Noise-canceling works best with regular repeating noises. With an MRI you have the advantage that the system would know when the noise is going to start and the nature of it, given how controlled it needs to be to get the job done. On the other hand, as you note, the highly magnetized environment presents challenges to making this work reliably.
You certainly can have noise piped in to the environment - the headphones I had offered several music channels to help distract the patient from the experience and/or boredom - the tricky bit would be the precise delivery of the noise cancellation.
There’s a lot to be said for just plain blocking the noise, which is pretty fail safe and can be done with non-ferromagnetic materials.
Um… I’m not sure there is the room in which to do that. It’s a pretty damn small space your looking at. There are already problems with some obese patients simply not being able to fit into the allotted space. Sure, it’s a great notion, and down the line it might be possible, but it’s tight fit already.
Yeah. I think a smaller bore would bother me more than the current noise level, which was largely mitigated by the headphones.
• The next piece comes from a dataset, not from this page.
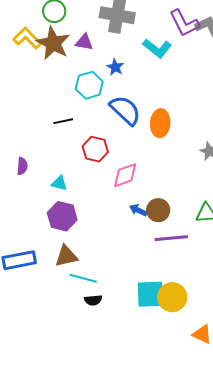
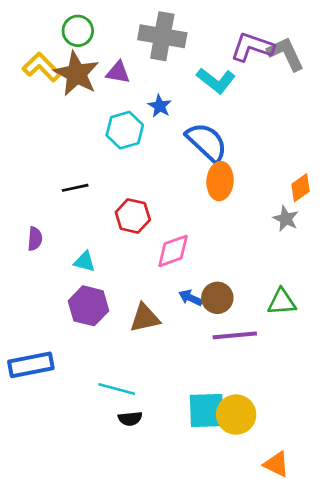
purple L-shape: (184, 23) -> (252, 47), turned 136
blue semicircle: (125, 110) -> (207, 142), moved
black line: (63, 121) -> (75, 188), moved
brown triangle: (66, 256) -> (145, 318), moved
I’m not sure the SNR trade-off here is worth it. The whole point of advanced medical imaging is getting a clear view of what’s going on inside the body with minimal invasiveness.
But hey, I’m all for people trying to make stuff better. Go, researchers, go!
Since Colibri took the effort to edit this post, I’ll add this:
I just have to point out that, at least for simpler types of scans, there are people who can hear all the whams and bangs and state what part of the pulse sequence is what.
Experienced MRI techs can pretty much tell what is being run by how it sounds.